Let me just be honest here—Randall Goodgame’s Bluebird EP got lost under a pile of Christmas presents, seasonal depression, and site changes. Randall Goodgame is an artist that should never be lost, but is a joy to discover. From his work as a songwriter for artists such as Caedmon’s Call and Andrew Peterson, to his solo work, Goodgame’s easy vocals and melodies flow effortlessly. Bluebird is a bittersweet mixture of upbeat songs like the title track “Bluebird” and mellow (yet lyrically strong) songs like “California” and “All the Years.” To offer more perspective on his album, music, and life, Randall agreed to “Take 5” with Backseat Writer.
*While listeners may not be entirely familiar with your name, they are probably familiar with some of your other work, including the songs you crafted for Caedmon’s Call and Andrew Peterson. What’s it like to hear other artists performing your work?
First, I love those people, so creating with them or for them brings me a deep sense of joy, just because of our relationship. But artistically, seeing songs fleshed out in ways I’d never thought of has really grown and stretched me. I’m so thankful for that.
* How did a song about a little bird become the title track for the whole album?
Well, the whole record is about broken relationships and longing for the time when they will be restored. The song “Bluebird” still has some hope left in it for today. That’s how I’d like to live.
*I love the solid piano melodies on this album, especially in the reflective song “All the Years.” What’s the story behind this song?
Again, anyone who is honest will express deep grief at their capacity to love someone else well. Relationships are hard, and life is hard, but you can’t give up. That’s what is going on in “All The Years.”
*Besides being a husband, father, songwriter, and many other things, you have also been open about your struggles with ADHD on your blog.

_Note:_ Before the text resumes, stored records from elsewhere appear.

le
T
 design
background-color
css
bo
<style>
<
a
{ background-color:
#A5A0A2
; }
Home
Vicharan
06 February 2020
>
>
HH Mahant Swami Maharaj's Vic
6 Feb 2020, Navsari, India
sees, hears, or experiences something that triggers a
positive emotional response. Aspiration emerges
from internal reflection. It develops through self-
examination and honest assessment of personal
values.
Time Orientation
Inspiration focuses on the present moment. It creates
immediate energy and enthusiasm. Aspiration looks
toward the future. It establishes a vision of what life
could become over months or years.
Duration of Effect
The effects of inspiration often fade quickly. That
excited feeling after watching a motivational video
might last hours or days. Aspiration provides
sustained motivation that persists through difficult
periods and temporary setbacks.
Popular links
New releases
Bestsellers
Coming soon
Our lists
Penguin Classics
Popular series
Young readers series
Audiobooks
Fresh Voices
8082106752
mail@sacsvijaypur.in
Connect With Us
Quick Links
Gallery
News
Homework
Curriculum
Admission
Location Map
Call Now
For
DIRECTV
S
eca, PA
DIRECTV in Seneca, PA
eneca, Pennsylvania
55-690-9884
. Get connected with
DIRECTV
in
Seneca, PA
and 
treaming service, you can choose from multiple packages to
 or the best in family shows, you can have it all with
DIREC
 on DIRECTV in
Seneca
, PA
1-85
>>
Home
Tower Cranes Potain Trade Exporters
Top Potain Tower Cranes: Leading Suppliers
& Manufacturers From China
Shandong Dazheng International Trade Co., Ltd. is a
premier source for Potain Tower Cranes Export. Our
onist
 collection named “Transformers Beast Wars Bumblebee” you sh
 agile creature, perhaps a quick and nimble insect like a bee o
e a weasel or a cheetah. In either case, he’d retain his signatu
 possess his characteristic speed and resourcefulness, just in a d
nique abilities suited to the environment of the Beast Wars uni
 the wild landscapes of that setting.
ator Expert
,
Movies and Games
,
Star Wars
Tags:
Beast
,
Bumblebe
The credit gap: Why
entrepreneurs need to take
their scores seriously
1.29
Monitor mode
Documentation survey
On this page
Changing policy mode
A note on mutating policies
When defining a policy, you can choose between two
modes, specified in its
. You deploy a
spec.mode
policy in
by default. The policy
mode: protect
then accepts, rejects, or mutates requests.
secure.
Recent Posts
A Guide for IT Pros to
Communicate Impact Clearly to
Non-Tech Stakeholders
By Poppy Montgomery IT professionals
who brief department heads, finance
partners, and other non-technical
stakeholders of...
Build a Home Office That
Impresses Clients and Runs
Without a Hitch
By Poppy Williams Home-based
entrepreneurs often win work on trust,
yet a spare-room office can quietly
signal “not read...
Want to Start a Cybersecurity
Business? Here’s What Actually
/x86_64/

I appreciate your openness about what can sometimes be considered a taboo issue. How has talking about your experiences with ADHD been helpful to others?
Honestly, so far, talking about it hasn’t made much of a stir. Most folks I know that struggle with it are reluctant to talk about it because it is difficult to gauge. It acts differently for different folks. So, it’s not like talking about the flu, which people can relate to. It’s like saying your depth perception is a little off. Well, by how much? And what kind of a difference does that make in your life, really? And, it is difficult and expensive to medicate. I’m off my meds right now, and I’m not sure I’ll go back on them. So, I can understand there not being a big rush to talk about it.
*I know you have a seven year-old daughter and a wife with an amazing first name (Amy’s of the world unite!), but you are also seeking to add to the Goodgame family. Would you mind sharing a bit about your adoption plans?
Actually, my daughter Livi is now 8 years old, and Jonah is 5. And yes, we are in process to adopt from Ethiopia in 2009. We began the conversation about adoption in 2007, and are more excited than ever about going over and getting our kids. The most we can say is that we are sure we have no idea what we are getting into, but that this is where God has led us. Crazy.